The food and cuisine of the Extremadura are quite literally divine. Its fields full of vegetables, as well as olive trees, fruit trees, vines and wheat form the basis of the local cuisine here, with the development of intensive grazing also playing a major role. When it comes to meat, meanwhile, the excellent local Dehesa de Extremadura Spanish ham is definitely not to be missed, along with the roast lamb and veal, the partridge and the quail. There are, of course, other Spanish products such as the 'caña de lomo' (spareribs) and the 'paleta' (pork shoulder) to sample during your stay. Since these are truly Spanish products made from wild or farmed animals, they always offer the same guarantee since these animals are all raised on the pastureland of the Extremadura. Given its proximity to Portugal, cod is also widely-farmed in the Extremadura region, along with river-dwelling fish such as tench and trout. As a result of the large cattle flocks raised in the region, you'll also find a large number of cheeses and gateaux produced here. You really will be amazed by both the variety of cheeses and their quality, with La Serena, La Vera, Ibores, Casar de Cáceres and La Vega just a few of the dairy delights on offer. When it comes to traditional regional recipes, why not start with the 'migas' (dry bread dampened with water and oil and fried, generally served with cold cuts), the gaspacho with pork meat, the escargots served with a spicy sauce, the rice served with rabbit, the partridge soup, the braised lentils and the great many soups and braised meats on offer. The most surprising of all these dishes is probably the braised lizard, generally served with a green sauce consisting primarily of olive oil, parsley, flour and white wine.

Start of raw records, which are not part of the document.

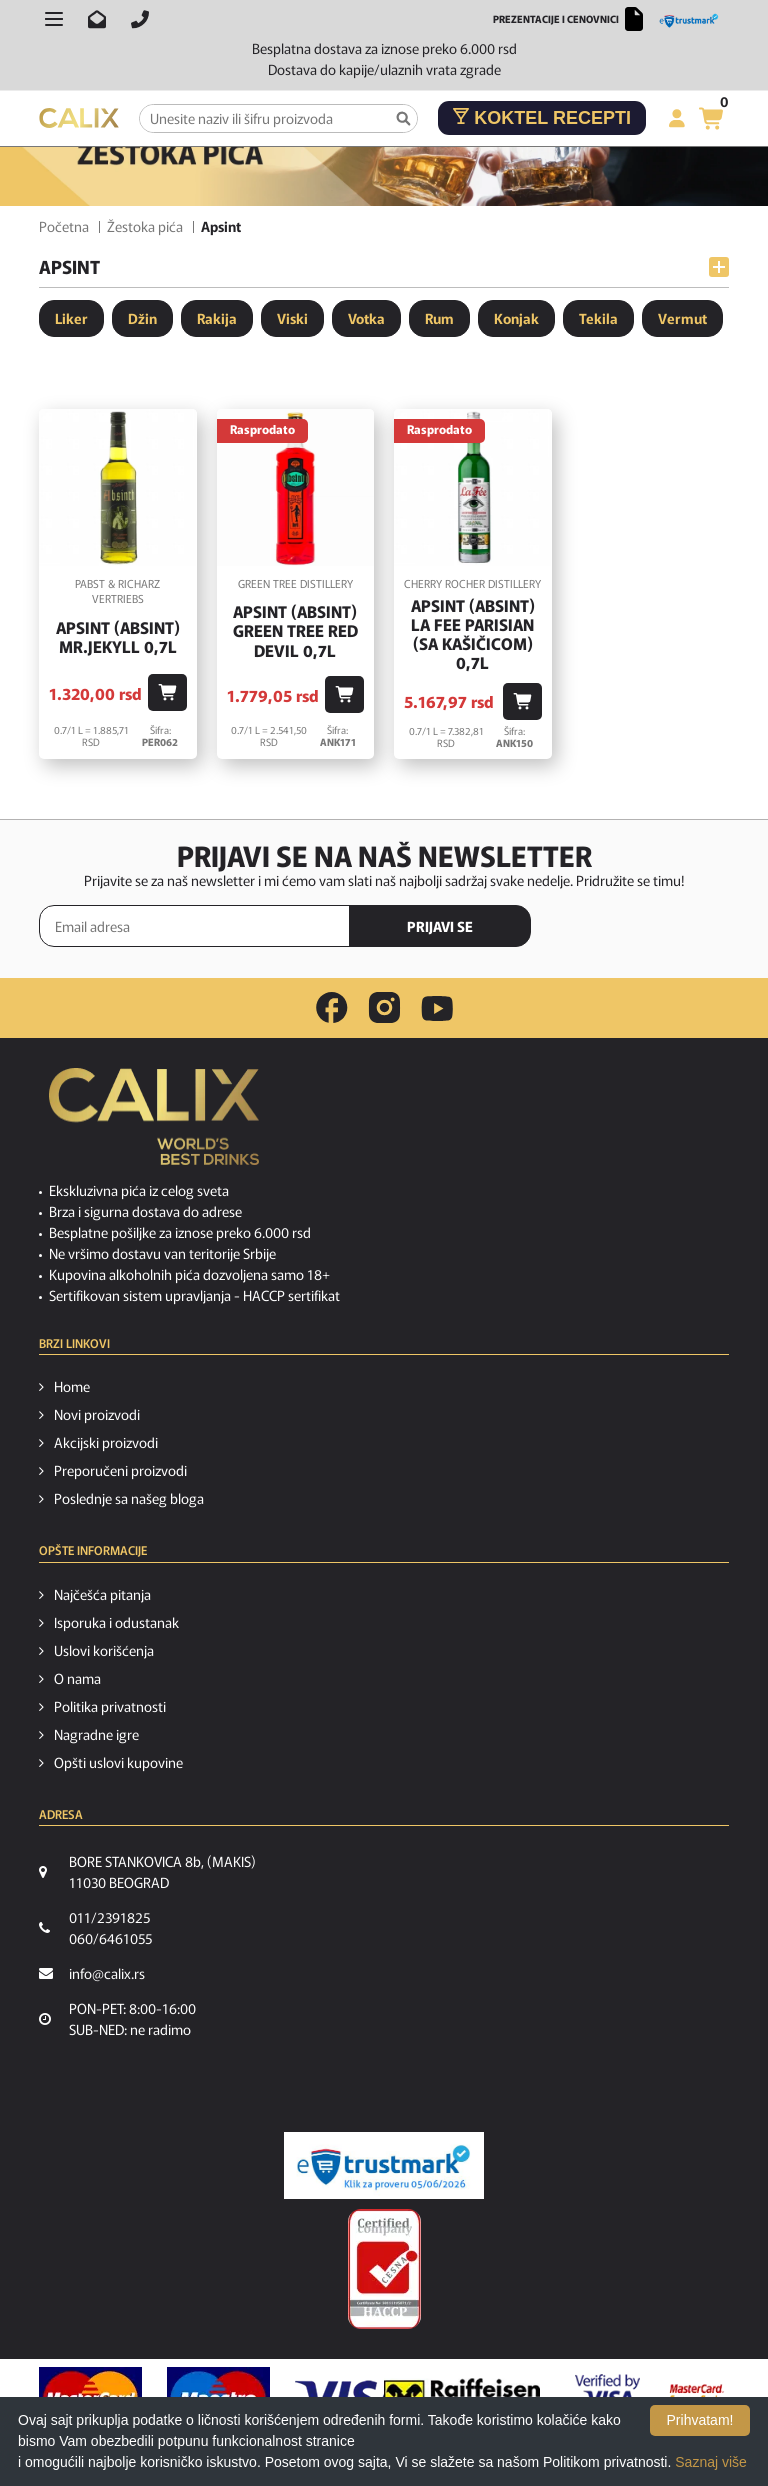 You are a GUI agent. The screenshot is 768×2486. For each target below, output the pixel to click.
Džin (142, 318)
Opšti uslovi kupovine (118, 1762)
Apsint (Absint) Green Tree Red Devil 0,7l (295, 631)
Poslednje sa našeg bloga (129, 1498)
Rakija (217, 318)
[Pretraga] (403, 118)
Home (72, 1386)
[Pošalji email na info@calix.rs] (97, 19)
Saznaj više (711, 2462)
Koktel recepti (542, 118)
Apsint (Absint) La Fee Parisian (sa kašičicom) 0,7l (473, 634)
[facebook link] (332, 1008)
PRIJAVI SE (440, 926)
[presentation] (644, 927)
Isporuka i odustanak (116, 1622)
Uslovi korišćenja (104, 1650)
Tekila (598, 318)
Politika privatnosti (110, 1706)
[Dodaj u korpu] (167, 692)
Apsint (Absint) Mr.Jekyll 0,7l (118, 637)
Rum (439, 318)
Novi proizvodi (97, 1414)
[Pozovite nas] (140, 19)
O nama (77, 1678)
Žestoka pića (145, 226)
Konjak (516, 318)
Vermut (682, 318)
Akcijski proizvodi (106, 1442)
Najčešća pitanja (102, 1594)
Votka (366, 318)
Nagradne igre (96, 1734)
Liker (71, 318)
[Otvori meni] (54, 19)
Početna (64, 226)
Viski (292, 318)
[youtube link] (437, 1008)
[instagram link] (384, 1008)
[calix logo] (154, 1124)
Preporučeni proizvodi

Among the region's little treasures waiting to be unearthed you'll find various wine cellars, and the famous family-made and easy-to-drink 'de pitarra' wines, which are very commonly found in restaurants and bistros. The new wines being produced at the moment really are amazing and boast all the qualities of fine wines. Red or white, irrespective of whether they bare the Ribera del Guadiana AOC or 'controlled designation of origin', the wines produced in this region are lauded by wine experts and enthusiasts.
No culinary tour of the Extremadura would be complete without sampling the finest regional delights, which include hams, sausages, oils, pastries, figs, honey, cheeses and gateaux, wines and liqueurs and even La Vera paprika. The region is also home to a great many eateries where you can enjoy traditional cuisine, both in the little villages and in the cities. Wrought iron from Gata, Baños de Montemayor basketry and artistic ceramics and Hervás leather goods are just a few examples of the most typical artisanal products available in the Extremadura.